Perl Basics and Biostatistics
The Prediction Interval
In this lesson the student will learn how to:
- calculate the prediction interval
- store and retrieve values from a hash
- lookup values stored in a hash
By the end of this lesson the student will be able to:
Write a Perl script which calculates the prediction interval
for a group of data points based on mean, SD, and N.

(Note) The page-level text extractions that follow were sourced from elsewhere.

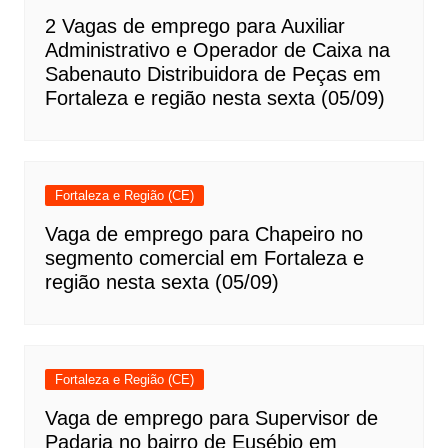
2 Vagas de emprego para Auxiliar
Administrativo e Operador de Caixa na
Sabenauto Distribuidora de Peças em
Fortaleza e região nesta sexta (05/09)
Fortaleza e Região (CE)
Vaga de emprego para Chapeiro no
segmento comercial em Fortaleza e
região nesta sexta (05/09)
Fortaleza e Região (CE)
Vaga de emprego para Supervisor de
Padaria no bairro de Eusébio em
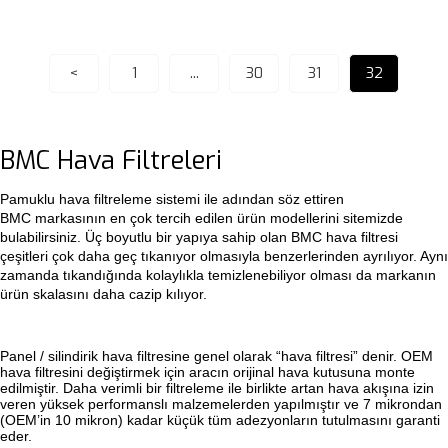
<
1
...
30
31
32
BMC Hava Filtreleri
Pamuklu hava filtreleme sistemi ile adından söz ettiren
BMC markasının en çok tercih edilen ürün modellerini sitemizde
bulabilirsiniz. Üç boyutlu bir yapıya sahip olan BMC hava filtresi
çeşitleri çok daha geç tıkanıyor olmasıyla benzerlerinden ayrılıyor. Aynı
zamanda tıkandığında kolaylıkla temizlenebiliyor olması da markanın
ürün skalasını daha cazip kılıyor.
Panel / silindirik hava filtresine genel olarak “hava filtresi” denir. OEM
hava filtresini değiştirmek için aracın orijinal hava kutusuna monte
edilmiştir. Daha verimli bir filtreleme ile birlikte artan hava akışına izin
veren yüksek performanslı malzemelerden yapılmıştır ve 7 mikrondan
(OEM’in 10 mikron) kadar küçük tüm adezyonların tutulmasını garanti
eder.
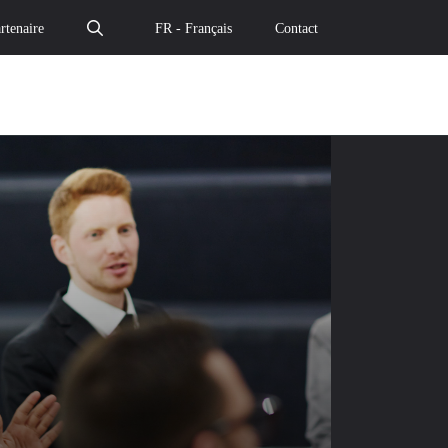
rtenaire
FR - Français
Contact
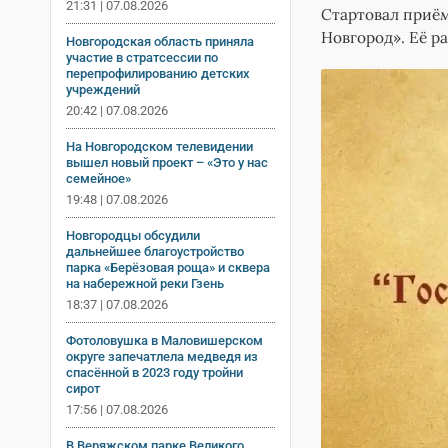
21:31 | 07.08.2026
Стартовал приё
Новгород». Её р
Новгородская область приняла
участие в стратсессии по
перепрофилированию детских
учреждений
20:42 | 07.08.2026
На Новгородском телевидении
вышел новый проект – «Это у нас
семейное»
19:48 | 07.08.2026
Новгородцы обсудили
дальнейшее благоустройство
парка «Берёзовая роща» и сквера
на набережной реки Гзень
18:37 | 07.08.2026
Фотоловушка в Маловишерском
округе запечатлела медведя из
спасённой в 2023 году тройни
сирот
17:56 | 07.08.2026
В Веряжском парке Великого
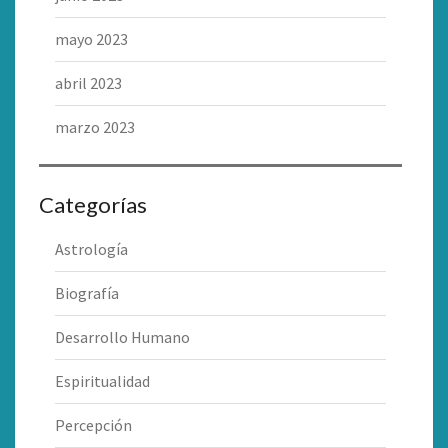
mayo 2023
abril 2023
marzo 2023
Categorías
Astrología
Biografía
Desarrollo Humano
Espiritualidad
Percepción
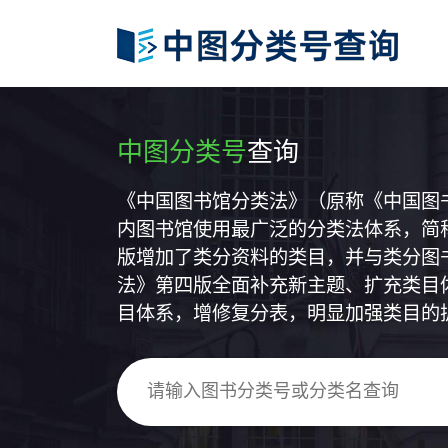
中图分类号
查询
《中国图书馆分类法》（原称《中国图
内图书馆使用最广泛的分类法体系，简称
版增加了类分资料的类目，并与类分图
法》第四版全面补充新主题、扩充类目
目体系，增修复分表，明显加强类目的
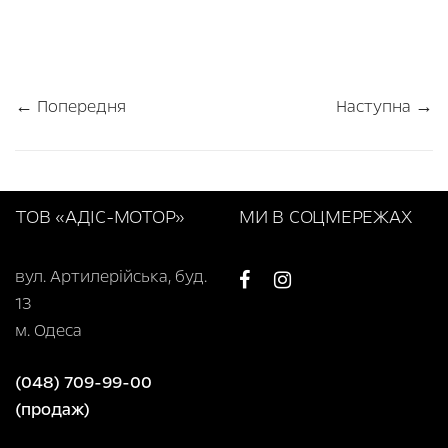
← Попередня
Наступна →
ТОВ «АДІС-МОТОР»
МИ В СОЦМЕРЕЖАХ
вул. Артилерійська, буд.
13
м. Одеса
(048) 709-99-00
(продаж)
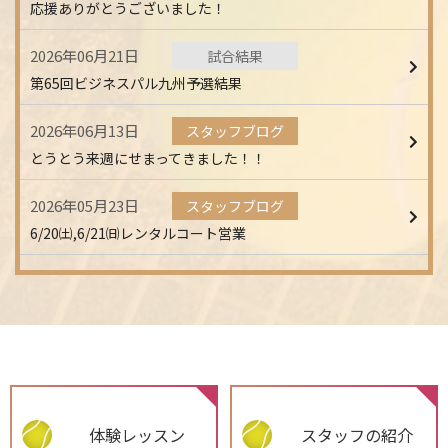
応援ありがとうございました！
2026年06月21日
試合結果
第65回ビジネスパル九州予選結果
2026年06月13日
スタッフブログ
とうとう来週にせまってきました！！
2026年05月23日
スタッフブログ
6/20㈯,6/21㈰レンタルコート営業
体験レッスン
スタッフの紹介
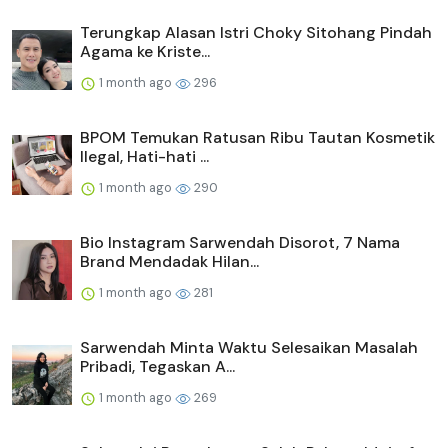
Terungkap Alasan Istri Choky Sitohang Pindah
Agama ke Kriste...
1 month ago
296
BPOM Temukan Ratusan Ribu Tautan Kosmetik
Ilegal, Hati-hati ...
1 month ago
290
Bio Instagram Sarwendah Disorot, 7 Nama
Brand Mendadak Hilan...
1 month ago
281
Sarwendah Minta Waktu Selesaikan Masalah
Pribadi, Tegaskan A...
1 month ago
269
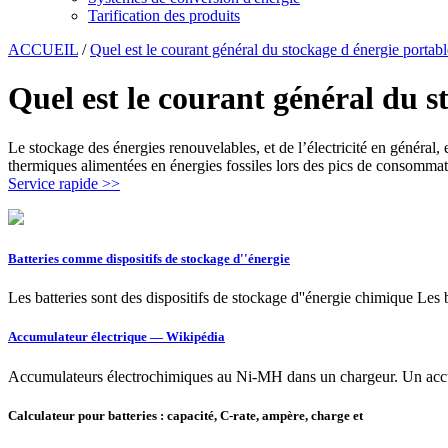
Tarification des produits
ACCUEIL
/
Quel est le courant général du stockage d énergie portabl
Quel est le courant général du s
Le stockage des énergies renouvelables, et de l’électricité en général, e
thermiques alimentées en énergies fossiles lors des pics de consommat
Service rapide >>
Batteries comme dispositifs de stockage d''énergie
Les batteries sont des dispositifs de stockage d''énergie chimique Les 
Accumulateur électrique — Wikipédia
Accumulateurs électrochimiques au Ni-MH dans un chargeur. Un accumul
Calculateur pour batteries : capacité, C-rate, ampère, charge et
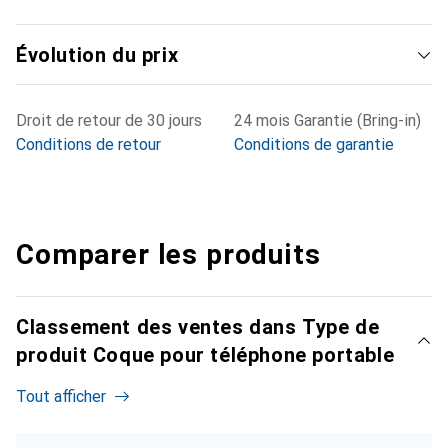
Évolution du prix
Droit de retour de 30 jours
24 mois Garantie (Bring-in)
Conditions de retour
Conditions de garantie
Comparer les produits
Classement des ventes dans Type de
produit Coque pour téléphone portable
Tout afficher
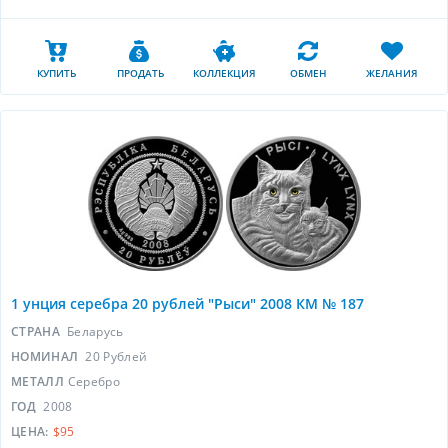
КУПИТЬ
ПРОДАТЬ
КОЛЛЕКЦИЯ
ОБМЕН
ЖЕЛАНИЯ
1 унция серебра 20 рублей "Рыси" 2008 КМ № 187
СТРАНА
Беларусь
НОМИНАЛ
20 Рублей
МЕТАЛЛ
Серебро
ГОД
2008
ЦЕНА:
$95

Let's say some governmental agency to
know what the average weight of ten-year-old girls in
the United States is. Let's assume that you successfully measured a
representative sample of the ten-year-old, female population, but you only
managed to actually measure 100 girls. How confident can you be that the
statistics you derive from this data apply to the overall population of
ten-year-old girls in the United States? The prediction interval converts
our raw data into a range of values in which we can be reasonably sure that
the true statistics exist.
The Prediction Interval
Assuming that we are dealing with a Gaussian population, 95% of the
population will fall within 1.96 SDs of the population mean. This means
that given four vital pieces of information that we can predict a range
of actual scores in which 95% of the population will fall.
- that the distribution of scores is Gaussian
- the population mean
- the SD
- sample size
The larger the sample size the more precise our prediction interval
will be, but with small samples this range will have to increase to
account for likely discrepancies
between the mean and SD of the overall population.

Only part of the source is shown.